(Information supplied begins)
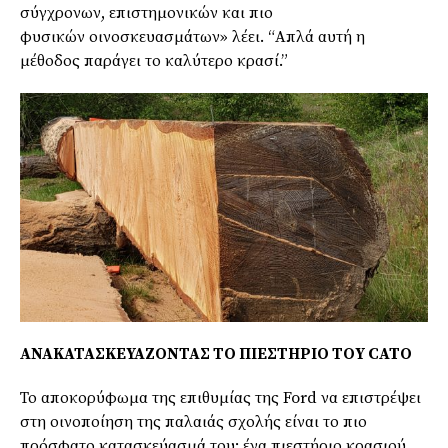
σύγχρονων, επιστημονικών και πιο
φυσικών
οινοσκευασμάτων
» λέει. “Απλά αυτή η
μέθοδος παράγει το καλύτερο κρασί.”
ΑΝΑΚΑΤΑΣΚΕΥΑΖΟΝΤΑΣ ΤΟ
ΠΙΕΣΤΗΡΙΟ
ΤΟΥ
CATΟ
Το αποκορύφωμα της επιθυμίας της Ford να επιστρέψει
στη οινοποίηση της παλαιάς σχολής είναι το πιο
πρόσφατο κατασκεύασμά του: ένα πιεστήριο κρασιού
(Information supplied ends)
--- Task objective ---
Repeat the data word for word, minus any pictures.

--- Task response ---
σύγχρονων, επιστημονικών και πιο
φυσικών
οινοσκευασμάτων
» λέει. “Απλά αυτή η
μέθοδος παράγει το καλύτερο κρασί.”
ΑΝΑΚΑΤΑΣΚΕΥΑΖΟΝΤΑΣ ΤΟ
ΠΙΕΣΤΗΡΙΟ
ΤΟΥ
CATΟ
Το αποκορύφωμα της επιθυμίας της Ford να επιστρέψει
στη οινοποίηση της παλαιάς σχολής είναι το πιο
πρόσφατο κατασκεύασμά του: ένα πιεστήριο κρασιού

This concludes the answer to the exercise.